Cue immediate alarm because I was bedbound and began to get the usual kind of skin problems that you get when you can’t move or maintain your usual skin protection regime – this is now something that frightens me to death given the pressure sore problems that struck me down in 2015 and continue to haunt me.
Happily, today, I am feeling pretty much back to normal – a bit weak and the skin is still looking vulnerable in places but I managed to get through the six weeks maintaining my existing fragile skin areas and without developing any further problems. So far. Phew. Wipes sweat off brow.

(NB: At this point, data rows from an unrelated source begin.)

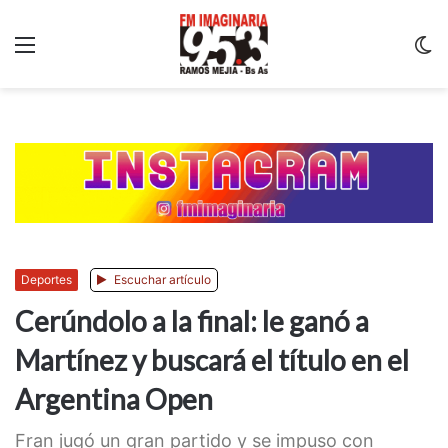
Menu
C
m
Deportes
Escuchar artículo
Cerúndolo a la final: le ganó a
Martínez y buscará el título en el
Argentina Open
Fran jugó un gran partido y se impuso con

Of course, as I shook and shivered, with my temperature spiking over 40°, I felt stupidly sorry for myself. And, melodrama, much, I imagined the spectre of death looming large before me – caused by both fever and the recent death of a very close friend, G, at the ridiculously young age of 61. Okay, I accept not young for anybody under the age of 30 but definitely young to anybody over the age of 40.
The spectre of death having receded for me, I continue to mourn our wonderful gentle friend, finishing here with my words to G’s son who had commented on how sad it was that his dad’s life seemed, with hindsight, to be one unfulfilled by early promise.
G had been a professional dancer, always a short career. After his dancing career ended, he never really found his niche in life and he was such a bright, kind man:
RIP with love always, my friend.
The Moving Finger writes; and, having writ,
Moves on: nor all your Piety nor Wit
Shall lure it back to cancel half a Line,
Nor all your Tears wash out a Word of it.